Mi padre había sido siempre como Aquiles. Parecía invulnerable, pero el Gobierno había golpeado su talón desprotegido con la flecha de los impuestos, y aunque trató de obtener una compensación por el accidente de mi hermana, una vez más fue víctima del silencio del Gobierno. Al no poder darse apoyo mutuo con mi madre en ese momento, hizo entonces la única tontería que había hecho en toda su vida.

Fue a la taberna Drake’s Arms y ahogó sus penas. Nunca había tocado ni una cerveza y ahora cayó en la ginebra sola. Supongo que amortiguó sus pesares, pero creó un monstruo.

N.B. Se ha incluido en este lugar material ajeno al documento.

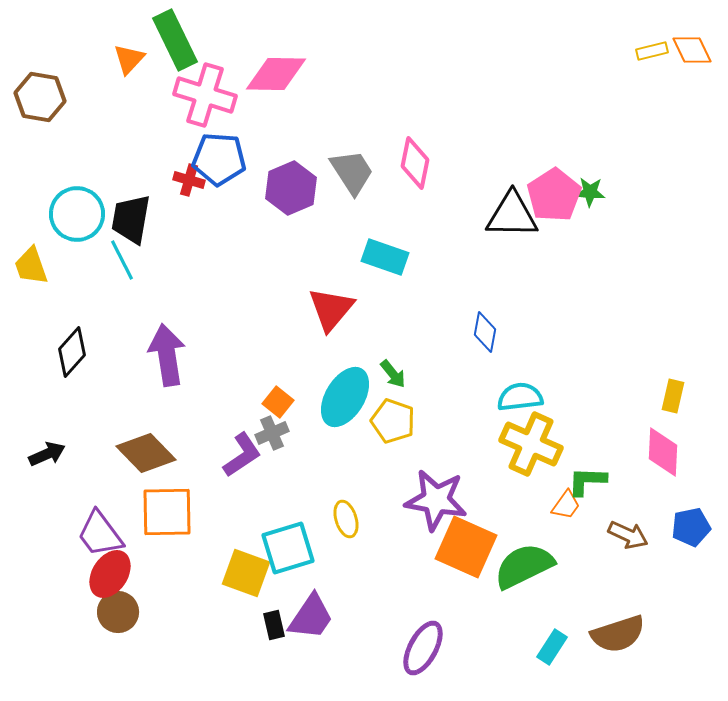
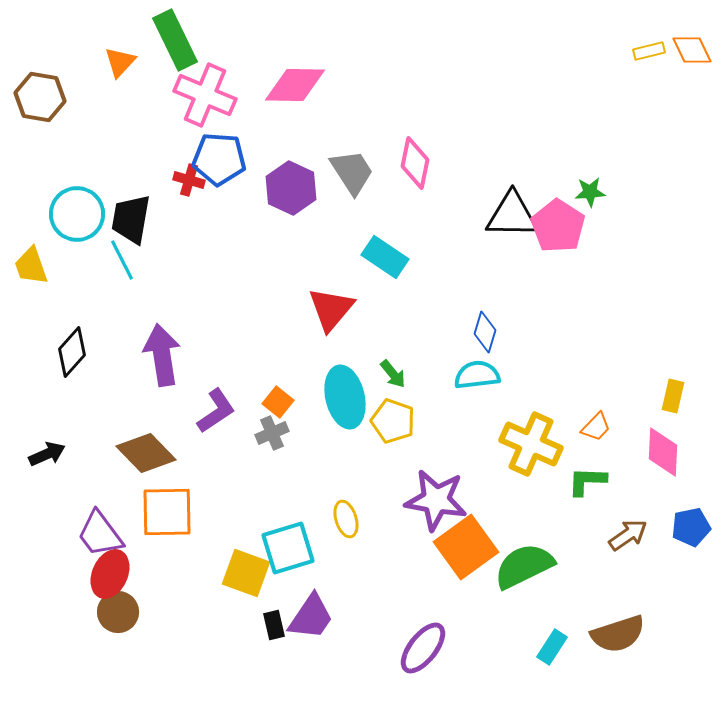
yellow rectangle at (652, 51): moved 3 px left
orange triangle at (129, 59): moved 9 px left, 3 px down
pink diamond at (276, 74): moved 19 px right, 11 px down
pink cross at (205, 95): rotated 6 degrees clockwise
purple hexagon at (291, 188): rotated 12 degrees counterclockwise
green star at (590, 192): rotated 8 degrees counterclockwise
pink pentagon at (554, 195): moved 4 px right, 31 px down; rotated 6 degrees counterclockwise
cyan rectangle at (385, 257): rotated 15 degrees clockwise
blue diamond at (485, 332): rotated 6 degrees clockwise
purple arrow at (167, 355): moved 5 px left
cyan ellipse at (345, 397): rotated 44 degrees counterclockwise
cyan semicircle at (520, 397): moved 43 px left, 22 px up
purple L-shape at (242, 455): moved 26 px left, 44 px up
orange trapezoid at (566, 505): moved 30 px right, 78 px up; rotated 8 degrees clockwise
brown arrow at (628, 535): rotated 60 degrees counterclockwise
orange square at (466, 547): rotated 30 degrees clockwise
red ellipse at (110, 574): rotated 9 degrees counterclockwise
purple ellipse at (423, 648): rotated 10 degrees clockwise
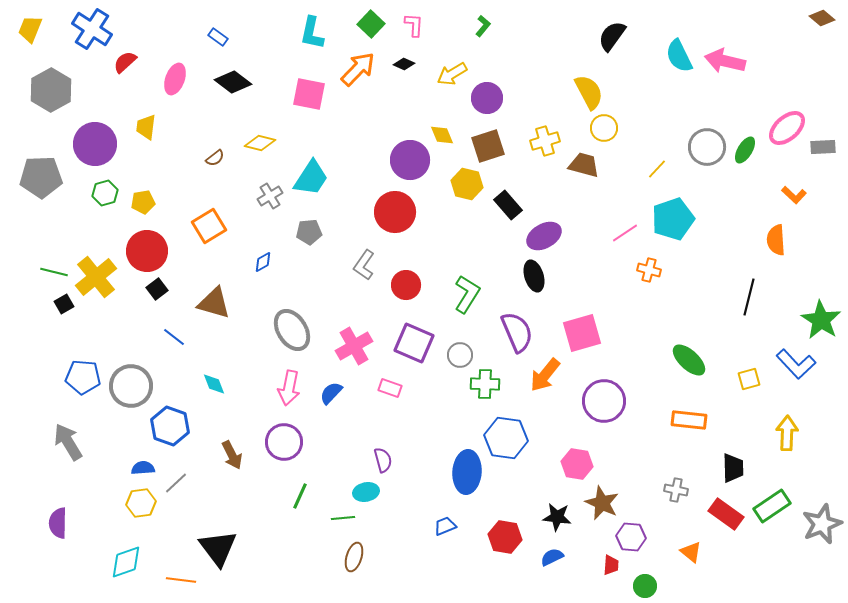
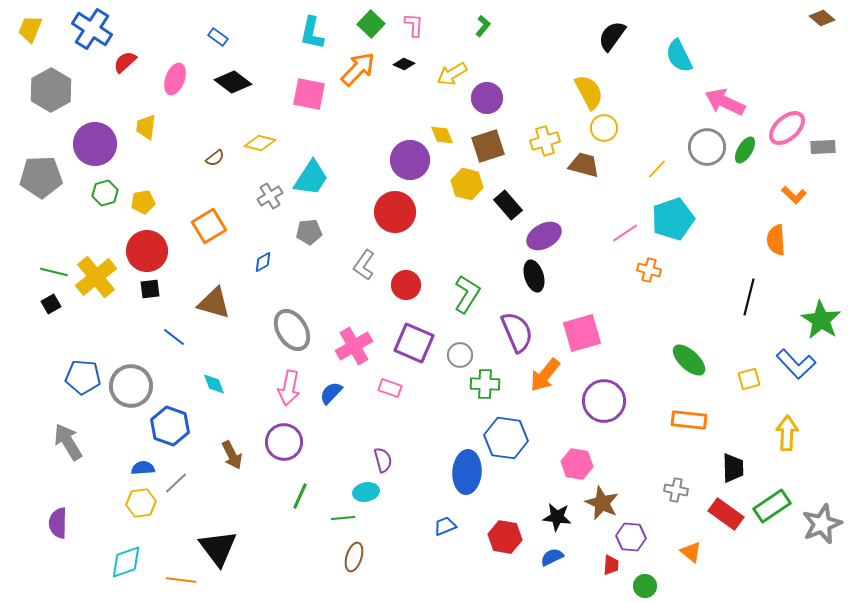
pink arrow at (725, 61): moved 41 px down; rotated 12 degrees clockwise
black square at (157, 289): moved 7 px left; rotated 30 degrees clockwise
black square at (64, 304): moved 13 px left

Empezó a llegar a casa en ese estado límite en que resulta agresivo verbalmente, aunque nunca tuvimos contacto directo en esos momentos, pues yo me quedaba al lado de mi madre, que siempre se mantenía alejada con gran sabiduría.

Comencé a detestarle.

Por supuesto, años más tarde tras el servicio militar, cuando marché al extranjero a Alemania con la Fuerzas Aéreas Tácticas y a Canadá para el entrenamiento de piloto, me di cuenta de que debería haberle mostrado mi comprensión, pero entonces no lo hice.

No podía entender en ese momento por qué mi madre soportaba esta constante ira y en ocasiones abuso verbal. Cada día en que tenía la oportunidad y sabía que sus barcos estaban llegando, me acercaba al barrio portuario y anunciaba a mi madre cuándo iba a llegar a casa, para que ella estuviera preparada para la arremetida.

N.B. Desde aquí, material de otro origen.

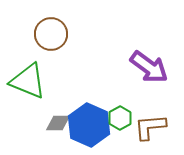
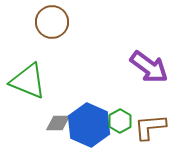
brown circle: moved 1 px right, 12 px up
green hexagon: moved 3 px down
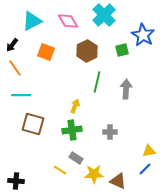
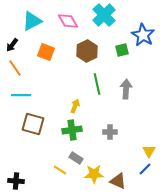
green line: moved 2 px down; rotated 25 degrees counterclockwise
yellow triangle: rotated 48 degrees counterclockwise
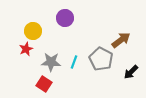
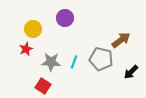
yellow circle: moved 2 px up
gray pentagon: rotated 15 degrees counterclockwise
red square: moved 1 px left, 2 px down
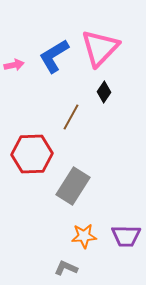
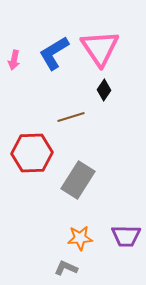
pink triangle: rotated 18 degrees counterclockwise
blue L-shape: moved 3 px up
pink arrow: moved 5 px up; rotated 114 degrees clockwise
black diamond: moved 2 px up
brown line: rotated 44 degrees clockwise
red hexagon: moved 1 px up
gray rectangle: moved 5 px right, 6 px up
orange star: moved 4 px left, 2 px down
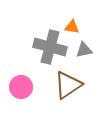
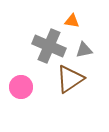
orange triangle: moved 6 px up
gray cross: moved 1 px left, 1 px up; rotated 8 degrees clockwise
brown triangle: moved 2 px right, 6 px up
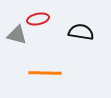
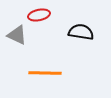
red ellipse: moved 1 px right, 4 px up
gray triangle: rotated 10 degrees clockwise
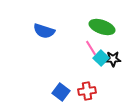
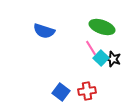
black star: rotated 21 degrees clockwise
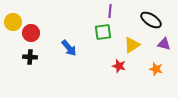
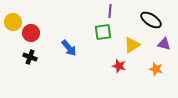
black cross: rotated 16 degrees clockwise
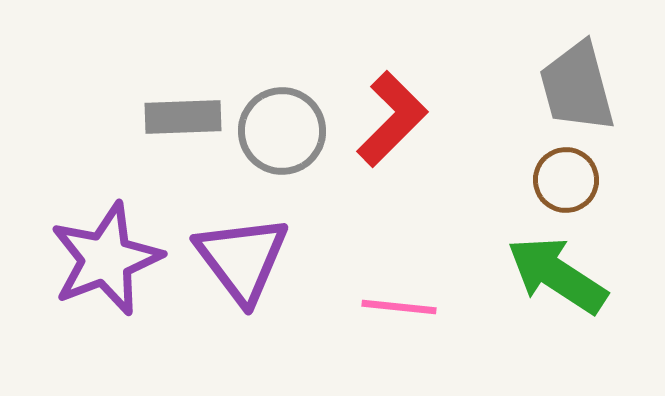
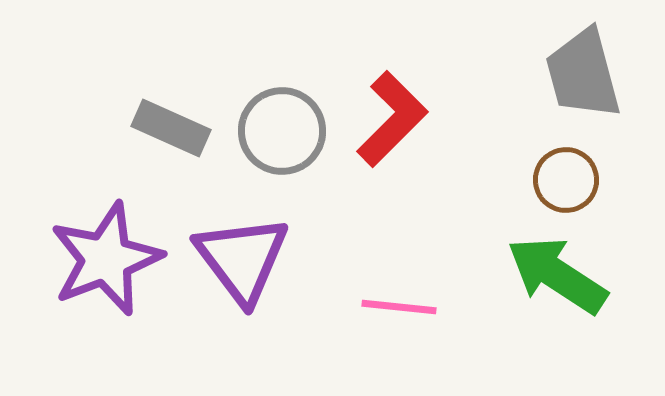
gray trapezoid: moved 6 px right, 13 px up
gray rectangle: moved 12 px left, 11 px down; rotated 26 degrees clockwise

Cuando llegaba a casa, se sentaba en su sillón favorito con su pipa firmemente apretada y comenzaba su diatriba. Después de comer se iba a la cama. Luego venía el momento que más odiaba. Desde arriba llegaban tres golpes en el suelo. Era la señal para que mi madre subiera. Ella lo hacía, ahora lo entiendo, pero para mí era una opresión indigna.

Quizás fue afortunado, quizás no, pero me reclutaron muy rápido y yo acudí enseguida mientras que mi padre, madre y hermano se quedaron para enfrentar la situación. El problema de la intoxicación de mi padre siguió por un año hasta que finalmente se comprometió con un programa de rehabilitación.

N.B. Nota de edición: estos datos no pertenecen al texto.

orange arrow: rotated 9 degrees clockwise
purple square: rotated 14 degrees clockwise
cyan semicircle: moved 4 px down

Los médicos trataron el problema, dándole continuos Valium para los nervios, lo que resolvía su ansiedad y sus huidas, pero que le dejaban muy lejos del hombre que había sido. El Valium era en teoría una medicación estabilizadora del humor, pero tenía un amplio rango de efectos secundarios peligrosos y espantosos, incluido confusión, depresión, pérdida de coordinación y de la función motora, incapacidad para concentrarse, fatiga, falsa sensación de bienestar, falta de temor al tomar conductas de riesgo, y pensamientos y conductas compulsivas.

Difícilmente eran las características necesarias para un capitán en alta mar con una profesión de alto riesgo. Tengo la certeza de que su uso constante año tras año, incluso cuando se había recuperado, en que se lo siguieron prescribiendo como medida preventiva, contribuyó a su muerte con sesenta y pocos años.

Después de eso, evité todo tratamiento médico convencional de cualquier forma y considero que los encargados sanitarios que no son experimentales o de diagnóstico son menos que profesionales y carecen de valor para mí. Quizás una evaluación injusta, pero eso es lo que siento.